O Comprova entrou em contato com o criador para questionar quais seriam suas fontes. Nas respostas, ele afirmou que as informações poderiam ser encontradas em registros públicos, como o Diário Oficial e a página de patrocínios da Caixa, mas não apresentou links nem documentos que comprovassem os valores mencionados.
Em outro momento, diante de nova solicitação de comprovação, respondeu de forma evasiva, dizendo apenas “se vira cara, você não é jornalista”.
O perfil solicita doações via Pix para custear sua ida a manifestações políticas, o que reforça o vínculo com mobilização partidária e ajuda a explicar o interesse em disseminar esse tipo de conteúdo.
Por que as pessoas podem ter acreditado
O vídeo utiliza conteúdo enganoso e descontextualização para sustentar a acusação de que artistas estariam recebendo milhões em recursos públicos em troca de apoio político ao governo federal.
A narrativa é construída com base em meias-verdades: os artistas de fato acessaram mecanismos públicos de incentivo à cultura — o que é legal e regulamentado —, mas o vídeo distorce esse fato ao omitir que tais recursos não são repassados automaticamente, exigem aprovação de projeto, captação junto a patrocinadores e prestação de contas.
A peça ainda recorre a apelos emocionais e ao uso da falsa equivalência, ao comparar os incentivos culturais (que têm natureza e função distintas) com benefícios sociais como o Bolsa Família e o auxílio-gás.

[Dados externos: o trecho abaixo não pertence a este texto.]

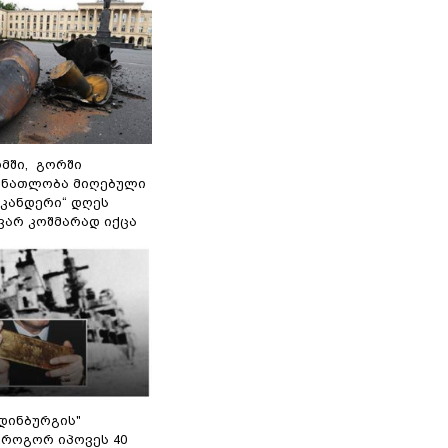
მში, გორში
 ნათლობა მიღებული
სკანდერი“ დღეს
ვარ კოშმარად იქცა
დინბურგის"
 როგორ იპოვეს 40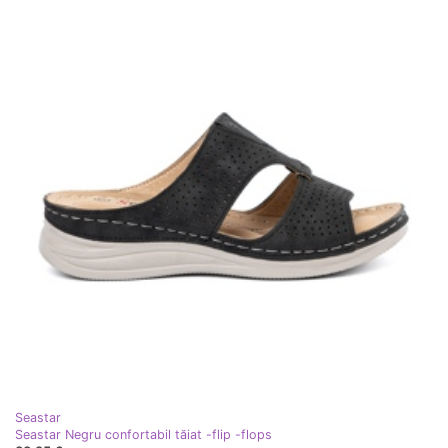
Seastar
Seastar Negru confortabil tăiat -flip -flops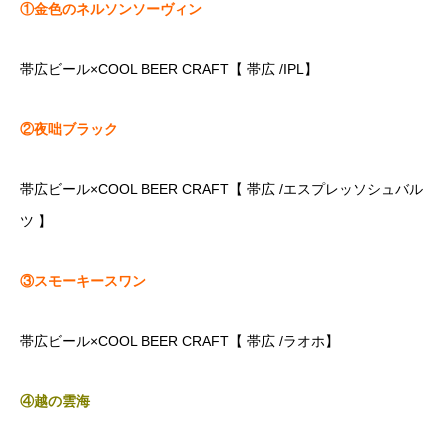
①金色のネルソンソーヴィン
帯広ビール×COOL BEER CRAFT【 帯広 /IPL】
②夜咄ブラック
帯広ビール×COOL BEER CRAFT【 帯広 /エスプレッソシュバル
ツ 】
③スモーキースワン
帯広ビール×COOL BEER CRAFT【 帯広 /ラオホ】
④越の雲海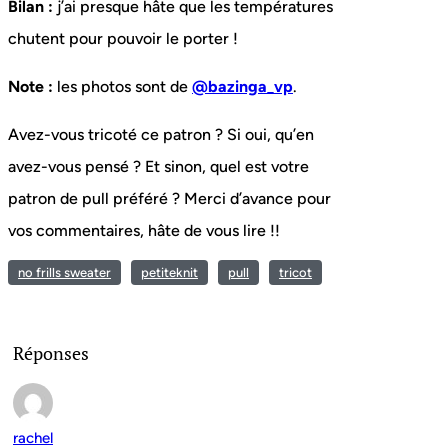
Bilan :
j’ai presque hâte que les températures
chutent pour pouvoir le porter !
Note :
les photos sont de
@bazinga_vp
.
Avez-vous tricoté ce patron ? Si oui, qu’en
avez-vous pensé ? Et sinon, quel est votre
patron de pull préféré ? Merci d’avance pour
vos commentaires, hâte de vous lire !!
no frills sweater
petiteknit
pull
tricot
Réponses
rachel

Essa comparação tem o claro objetivo de instigar ressentimento social e reforçar uma visão de “privilégios para artistas e migalhas para o povo”.

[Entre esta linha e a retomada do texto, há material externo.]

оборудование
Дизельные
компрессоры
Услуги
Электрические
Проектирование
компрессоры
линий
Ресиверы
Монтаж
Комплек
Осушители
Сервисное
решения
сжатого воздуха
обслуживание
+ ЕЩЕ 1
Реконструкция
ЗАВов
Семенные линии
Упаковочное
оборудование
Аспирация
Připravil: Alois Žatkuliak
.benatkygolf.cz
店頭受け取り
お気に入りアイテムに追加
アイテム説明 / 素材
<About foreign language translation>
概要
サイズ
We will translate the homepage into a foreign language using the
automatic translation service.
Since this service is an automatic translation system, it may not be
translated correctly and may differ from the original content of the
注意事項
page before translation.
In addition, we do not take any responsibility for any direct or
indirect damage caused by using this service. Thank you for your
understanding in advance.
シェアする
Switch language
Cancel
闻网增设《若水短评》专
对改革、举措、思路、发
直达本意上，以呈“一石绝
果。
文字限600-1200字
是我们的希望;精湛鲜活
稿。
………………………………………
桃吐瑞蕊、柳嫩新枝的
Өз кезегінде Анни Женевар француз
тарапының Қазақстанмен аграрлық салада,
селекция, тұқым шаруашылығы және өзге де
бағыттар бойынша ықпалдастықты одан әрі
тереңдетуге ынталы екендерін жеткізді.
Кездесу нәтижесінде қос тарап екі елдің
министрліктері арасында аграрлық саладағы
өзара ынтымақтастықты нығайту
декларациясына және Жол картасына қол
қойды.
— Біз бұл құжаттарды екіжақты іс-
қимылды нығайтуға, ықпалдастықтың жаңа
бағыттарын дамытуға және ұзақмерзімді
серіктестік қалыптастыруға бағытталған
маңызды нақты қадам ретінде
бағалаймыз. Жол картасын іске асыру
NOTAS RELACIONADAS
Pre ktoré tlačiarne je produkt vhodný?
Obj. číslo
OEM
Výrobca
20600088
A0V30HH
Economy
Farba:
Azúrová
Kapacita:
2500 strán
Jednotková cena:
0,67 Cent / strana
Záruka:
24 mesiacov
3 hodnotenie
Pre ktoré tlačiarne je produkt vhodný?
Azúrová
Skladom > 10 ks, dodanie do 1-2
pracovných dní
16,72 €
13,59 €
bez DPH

O autor do vídeo, alinhado a pautas da direita e ativo em mobilizações políticas, demonstra interesse em polarizar o debate e minar a credibilidade de opositores ao governo anterior, promovendo uma visão distorcida do funcionamento das políticas públicas de fomento à cultura.
O uso de linguagem sarcástica (“uma bagatelazinha”, “pão e circo”) reforça o caráter persuasivo e manipulador da mensagem. Trata-se, portanto, de uma peça típica de desinformação com viés ideológico, que ignora deliberadamente os fatos para inflamar a opinião pública.
Fontes que consultamos: Caixa Econômica Federal, Ministério da Cultura, plataforma Salic, Portal da Transparência da Caixa, plataforma da Ancine e as leis nº 8.313/1991 (Lei Rouanet), nº 8.685/1993 (Lei do Audiovisual), nº 195/2022 (Lei Paulo Gustavo) e nº 14.399/2022 (Política Nacional Aldir Blanc).
Por que o Comprova investigou essa publicação: O Comprova monitora conteúdos suspeitos publicados em redes sociais e aplicativos de mensagem sobre políticas públicas, saúde, mudanças climáticas, eleições e golpes virtuais e abre investigações para aquelas publicações que obtiveram maior alcance e engajamento. Você também pode sugerir verificações pelo WhatsApp +55 11 97045-4984.
Outras checagens sobre o tema: É comum que postagens nas redes sociais usem as leis de incentivo à cultura como alvo de desinformação. O Comprova já verificou em outras ocasiões conteúdos que distorciam o funcionamento da Lei Rouanet e de outros mecanismos de fomento. Em março de 2023, mostramos que Ludmilla não receberia R$ 5 milhões da Rouanet, como afirmava um tuíte. Em novembro do mesmo ano, verificamos que um produtor cultural não viajou a Portugal com dinheiro da lei, diferentemente do que alegava um vídeo. Em abril de 2024, checamos uma sátira que dizia que um ator importava alimentos da Europa com verba da Rouanet. Já em julho de 2024, desmentimos que Malu Mader e a TV Globo tivessem recebido recursos para uma novela. Também esclarecemos, em setembro de 2024, a diferença entre valores aprovados e os efetivamente captados por projetos, e em agosto do mesmo ano mostramos que Anitta, Diogo Nogueira e outros artistas não receberam “milhões” da Rouanet para apoiar Lula.